A morte de um burocrata

A morte de um burocrata (La muerte de un burocrata, Cuba, 1966), de Tomás Gutiérrez Alea.

O filme abre com o enterro de Paco, que passou a vida se dedicando ao trabalho, se transformando em exemplo nacional. Ele inventou uma máquina capaz de produzir bustos, estátuas, em série. A máquina apresenta um defeito, Paco tenta consertá-la e acaba sugado pelas engrenagens – a morte do operário é encenada em uma divertida sequência de animação. 

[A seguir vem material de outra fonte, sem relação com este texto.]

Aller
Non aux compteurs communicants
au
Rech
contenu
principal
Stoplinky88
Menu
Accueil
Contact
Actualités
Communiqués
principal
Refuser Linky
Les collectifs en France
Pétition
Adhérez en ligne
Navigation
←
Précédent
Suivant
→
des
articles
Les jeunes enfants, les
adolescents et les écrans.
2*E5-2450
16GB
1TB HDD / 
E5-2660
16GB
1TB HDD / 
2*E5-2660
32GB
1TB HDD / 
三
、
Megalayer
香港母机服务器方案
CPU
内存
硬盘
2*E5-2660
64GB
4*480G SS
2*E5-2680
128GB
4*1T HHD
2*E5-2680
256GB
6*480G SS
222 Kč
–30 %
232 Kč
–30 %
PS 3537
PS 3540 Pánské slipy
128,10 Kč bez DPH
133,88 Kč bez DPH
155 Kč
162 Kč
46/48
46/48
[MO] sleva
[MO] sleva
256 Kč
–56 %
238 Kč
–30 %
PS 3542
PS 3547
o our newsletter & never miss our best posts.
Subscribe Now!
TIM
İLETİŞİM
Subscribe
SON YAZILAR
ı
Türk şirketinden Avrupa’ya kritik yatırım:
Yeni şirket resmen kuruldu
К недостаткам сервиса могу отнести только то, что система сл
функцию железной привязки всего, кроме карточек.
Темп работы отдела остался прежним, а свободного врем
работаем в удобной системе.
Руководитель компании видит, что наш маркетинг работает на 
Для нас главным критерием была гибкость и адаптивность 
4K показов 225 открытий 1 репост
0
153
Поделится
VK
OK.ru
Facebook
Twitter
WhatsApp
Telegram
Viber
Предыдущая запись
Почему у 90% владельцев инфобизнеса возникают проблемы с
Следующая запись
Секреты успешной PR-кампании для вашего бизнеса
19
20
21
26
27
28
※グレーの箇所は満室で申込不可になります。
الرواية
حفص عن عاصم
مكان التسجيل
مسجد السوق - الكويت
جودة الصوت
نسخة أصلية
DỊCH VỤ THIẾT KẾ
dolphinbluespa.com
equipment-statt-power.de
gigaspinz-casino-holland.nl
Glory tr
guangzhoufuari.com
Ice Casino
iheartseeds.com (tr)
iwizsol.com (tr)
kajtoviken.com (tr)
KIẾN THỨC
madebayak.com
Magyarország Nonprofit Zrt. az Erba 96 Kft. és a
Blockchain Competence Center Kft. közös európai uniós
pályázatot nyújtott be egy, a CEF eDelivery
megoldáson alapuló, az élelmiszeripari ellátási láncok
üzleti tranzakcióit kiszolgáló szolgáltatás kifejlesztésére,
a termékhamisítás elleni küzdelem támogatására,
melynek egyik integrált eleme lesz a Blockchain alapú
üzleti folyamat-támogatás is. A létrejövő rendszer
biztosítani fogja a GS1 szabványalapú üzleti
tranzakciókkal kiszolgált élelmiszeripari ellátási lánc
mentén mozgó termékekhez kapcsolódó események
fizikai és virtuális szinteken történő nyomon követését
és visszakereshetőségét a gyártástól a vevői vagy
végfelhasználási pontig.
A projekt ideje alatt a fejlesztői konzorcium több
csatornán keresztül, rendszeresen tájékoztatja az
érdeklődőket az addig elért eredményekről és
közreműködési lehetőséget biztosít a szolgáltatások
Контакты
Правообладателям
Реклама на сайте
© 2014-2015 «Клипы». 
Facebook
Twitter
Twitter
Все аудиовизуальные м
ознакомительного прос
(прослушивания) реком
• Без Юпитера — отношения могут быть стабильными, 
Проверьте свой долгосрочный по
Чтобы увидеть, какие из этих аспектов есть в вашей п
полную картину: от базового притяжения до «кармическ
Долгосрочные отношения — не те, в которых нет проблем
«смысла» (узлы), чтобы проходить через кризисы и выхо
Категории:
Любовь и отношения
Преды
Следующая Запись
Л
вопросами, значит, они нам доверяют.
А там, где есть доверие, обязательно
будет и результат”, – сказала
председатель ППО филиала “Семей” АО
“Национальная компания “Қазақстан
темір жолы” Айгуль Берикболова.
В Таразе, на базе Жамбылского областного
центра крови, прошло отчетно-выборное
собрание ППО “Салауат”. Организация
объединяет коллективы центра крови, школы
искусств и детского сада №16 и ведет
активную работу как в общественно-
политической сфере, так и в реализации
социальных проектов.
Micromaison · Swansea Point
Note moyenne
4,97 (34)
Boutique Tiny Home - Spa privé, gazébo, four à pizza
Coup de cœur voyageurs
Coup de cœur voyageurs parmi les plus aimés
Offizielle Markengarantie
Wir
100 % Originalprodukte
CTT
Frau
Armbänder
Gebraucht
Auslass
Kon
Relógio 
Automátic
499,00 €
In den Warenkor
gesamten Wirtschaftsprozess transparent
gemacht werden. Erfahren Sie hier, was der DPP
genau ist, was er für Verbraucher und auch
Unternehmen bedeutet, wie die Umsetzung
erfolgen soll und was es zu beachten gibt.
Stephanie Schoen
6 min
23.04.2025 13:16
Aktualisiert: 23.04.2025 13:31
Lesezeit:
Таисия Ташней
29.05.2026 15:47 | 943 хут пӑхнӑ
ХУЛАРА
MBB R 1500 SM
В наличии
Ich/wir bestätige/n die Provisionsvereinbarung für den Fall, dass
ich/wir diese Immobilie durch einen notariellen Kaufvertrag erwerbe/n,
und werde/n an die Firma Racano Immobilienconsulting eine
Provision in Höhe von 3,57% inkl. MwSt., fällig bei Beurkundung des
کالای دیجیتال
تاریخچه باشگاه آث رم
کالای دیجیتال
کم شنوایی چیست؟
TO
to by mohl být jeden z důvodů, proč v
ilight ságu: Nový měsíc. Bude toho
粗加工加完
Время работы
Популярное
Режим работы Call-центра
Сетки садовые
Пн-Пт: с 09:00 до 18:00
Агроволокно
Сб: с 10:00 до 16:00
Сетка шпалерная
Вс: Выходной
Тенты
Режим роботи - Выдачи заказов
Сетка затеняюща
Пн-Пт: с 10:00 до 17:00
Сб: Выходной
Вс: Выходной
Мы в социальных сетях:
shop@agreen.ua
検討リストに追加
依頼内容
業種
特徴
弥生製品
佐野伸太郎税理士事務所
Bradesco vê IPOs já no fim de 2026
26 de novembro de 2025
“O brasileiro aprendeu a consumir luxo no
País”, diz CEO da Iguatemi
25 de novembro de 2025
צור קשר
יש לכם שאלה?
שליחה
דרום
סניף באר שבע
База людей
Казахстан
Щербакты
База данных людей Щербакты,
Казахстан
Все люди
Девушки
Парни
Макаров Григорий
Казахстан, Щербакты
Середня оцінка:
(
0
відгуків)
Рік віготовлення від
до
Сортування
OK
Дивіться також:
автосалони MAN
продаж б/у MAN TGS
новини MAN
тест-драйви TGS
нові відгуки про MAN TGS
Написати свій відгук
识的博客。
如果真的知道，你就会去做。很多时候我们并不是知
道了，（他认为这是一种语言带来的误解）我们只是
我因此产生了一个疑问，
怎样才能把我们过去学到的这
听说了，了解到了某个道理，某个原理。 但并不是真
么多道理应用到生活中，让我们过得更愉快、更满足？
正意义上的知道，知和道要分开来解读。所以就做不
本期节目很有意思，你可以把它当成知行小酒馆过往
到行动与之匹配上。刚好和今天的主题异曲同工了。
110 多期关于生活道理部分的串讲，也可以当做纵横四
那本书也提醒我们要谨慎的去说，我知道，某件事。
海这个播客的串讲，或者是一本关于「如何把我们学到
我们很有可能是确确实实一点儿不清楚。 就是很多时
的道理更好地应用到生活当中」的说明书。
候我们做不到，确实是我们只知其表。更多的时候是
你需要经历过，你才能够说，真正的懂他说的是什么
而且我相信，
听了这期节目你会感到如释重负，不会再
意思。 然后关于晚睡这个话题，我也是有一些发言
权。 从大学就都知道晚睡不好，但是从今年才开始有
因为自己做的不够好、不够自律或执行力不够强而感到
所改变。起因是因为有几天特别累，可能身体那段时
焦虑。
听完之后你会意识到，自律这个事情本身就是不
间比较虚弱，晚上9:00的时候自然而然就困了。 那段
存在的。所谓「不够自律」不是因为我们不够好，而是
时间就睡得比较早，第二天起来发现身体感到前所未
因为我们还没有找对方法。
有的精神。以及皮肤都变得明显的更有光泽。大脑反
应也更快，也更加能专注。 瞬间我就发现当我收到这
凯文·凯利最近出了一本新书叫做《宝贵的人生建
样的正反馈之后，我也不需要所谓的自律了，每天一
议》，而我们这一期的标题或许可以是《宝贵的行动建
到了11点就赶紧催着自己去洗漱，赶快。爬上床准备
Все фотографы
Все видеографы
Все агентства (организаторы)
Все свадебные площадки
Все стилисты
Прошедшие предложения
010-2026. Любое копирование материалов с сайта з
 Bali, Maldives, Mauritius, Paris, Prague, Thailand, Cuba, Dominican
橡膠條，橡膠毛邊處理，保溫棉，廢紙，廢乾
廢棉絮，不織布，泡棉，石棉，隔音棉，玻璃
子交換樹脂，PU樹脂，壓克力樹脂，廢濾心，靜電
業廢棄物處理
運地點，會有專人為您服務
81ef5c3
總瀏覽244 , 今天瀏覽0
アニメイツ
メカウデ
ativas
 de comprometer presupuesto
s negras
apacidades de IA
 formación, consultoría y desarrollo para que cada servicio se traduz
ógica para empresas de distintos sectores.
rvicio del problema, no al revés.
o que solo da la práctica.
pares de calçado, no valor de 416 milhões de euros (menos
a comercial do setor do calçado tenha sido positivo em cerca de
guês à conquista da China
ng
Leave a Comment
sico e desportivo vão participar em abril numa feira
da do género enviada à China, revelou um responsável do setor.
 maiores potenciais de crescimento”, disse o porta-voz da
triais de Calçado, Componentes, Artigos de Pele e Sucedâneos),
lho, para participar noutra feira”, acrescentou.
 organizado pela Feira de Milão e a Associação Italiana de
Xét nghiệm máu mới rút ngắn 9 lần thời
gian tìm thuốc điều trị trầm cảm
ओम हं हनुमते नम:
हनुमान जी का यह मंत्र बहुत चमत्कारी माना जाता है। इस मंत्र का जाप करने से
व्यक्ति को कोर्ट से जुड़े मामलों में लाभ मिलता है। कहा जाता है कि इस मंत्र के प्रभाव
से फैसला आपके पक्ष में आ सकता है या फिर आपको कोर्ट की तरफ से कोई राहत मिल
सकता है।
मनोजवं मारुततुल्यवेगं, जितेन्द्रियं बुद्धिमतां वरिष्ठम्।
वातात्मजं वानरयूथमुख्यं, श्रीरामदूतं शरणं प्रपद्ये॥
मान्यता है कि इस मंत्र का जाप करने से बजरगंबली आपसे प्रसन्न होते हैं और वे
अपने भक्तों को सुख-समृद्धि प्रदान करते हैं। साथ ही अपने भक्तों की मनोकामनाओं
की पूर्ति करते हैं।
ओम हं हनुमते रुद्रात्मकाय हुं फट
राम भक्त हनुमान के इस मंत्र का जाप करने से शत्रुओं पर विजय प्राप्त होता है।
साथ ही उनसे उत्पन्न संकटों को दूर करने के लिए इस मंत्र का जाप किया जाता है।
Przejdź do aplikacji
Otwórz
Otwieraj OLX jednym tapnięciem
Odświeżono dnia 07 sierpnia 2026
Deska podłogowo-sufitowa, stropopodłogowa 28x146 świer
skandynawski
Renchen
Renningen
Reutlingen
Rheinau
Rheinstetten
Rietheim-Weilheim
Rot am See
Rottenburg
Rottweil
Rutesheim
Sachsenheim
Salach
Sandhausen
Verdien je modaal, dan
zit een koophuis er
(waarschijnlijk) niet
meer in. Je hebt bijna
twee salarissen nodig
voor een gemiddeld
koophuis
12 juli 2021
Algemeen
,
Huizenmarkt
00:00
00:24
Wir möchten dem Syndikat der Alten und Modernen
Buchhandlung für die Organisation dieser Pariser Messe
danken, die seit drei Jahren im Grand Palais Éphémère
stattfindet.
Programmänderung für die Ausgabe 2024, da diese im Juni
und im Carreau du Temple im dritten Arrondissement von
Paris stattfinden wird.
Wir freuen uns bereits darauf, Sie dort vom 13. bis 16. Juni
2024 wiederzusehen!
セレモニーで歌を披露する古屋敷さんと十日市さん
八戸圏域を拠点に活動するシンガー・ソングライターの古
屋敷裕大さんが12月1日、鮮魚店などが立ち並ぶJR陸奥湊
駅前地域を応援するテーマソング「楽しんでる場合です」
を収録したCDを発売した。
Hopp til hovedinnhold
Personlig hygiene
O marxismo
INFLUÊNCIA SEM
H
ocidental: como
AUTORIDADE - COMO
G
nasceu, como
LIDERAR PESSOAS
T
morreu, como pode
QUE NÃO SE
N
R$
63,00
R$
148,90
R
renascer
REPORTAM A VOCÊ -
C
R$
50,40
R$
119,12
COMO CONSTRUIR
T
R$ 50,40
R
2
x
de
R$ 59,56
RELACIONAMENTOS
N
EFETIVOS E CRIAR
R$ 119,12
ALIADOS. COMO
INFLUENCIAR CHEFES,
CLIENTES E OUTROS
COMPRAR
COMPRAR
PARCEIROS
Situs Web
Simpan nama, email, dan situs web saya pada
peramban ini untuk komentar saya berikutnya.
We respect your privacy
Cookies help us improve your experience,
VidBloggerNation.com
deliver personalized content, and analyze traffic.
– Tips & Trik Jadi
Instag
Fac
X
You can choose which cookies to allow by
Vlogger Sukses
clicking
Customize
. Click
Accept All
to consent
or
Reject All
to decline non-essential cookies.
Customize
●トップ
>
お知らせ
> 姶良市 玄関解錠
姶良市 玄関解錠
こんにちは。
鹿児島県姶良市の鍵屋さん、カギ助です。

A comédia pastelão, com toques de surrealismo, é uma crítica severa à burocracia estatal. A viúva de Paco recorre ao funcionalismo público para receber a pensão, mas não consegue devido a um fato: os sindicalistas, como forma de homenagem, enterraram Paco junto com sua carteira de trabalho. O sobrinho da viúva começa um périplo sem fim por instituições até que resolve desenterrar o cadáver à noite para recuperar o documento.  A partir daí, a trama ganha os contornos do absurdo, bem ao estilo Luís Buñuel e das comédias pastelões do cinema mudo.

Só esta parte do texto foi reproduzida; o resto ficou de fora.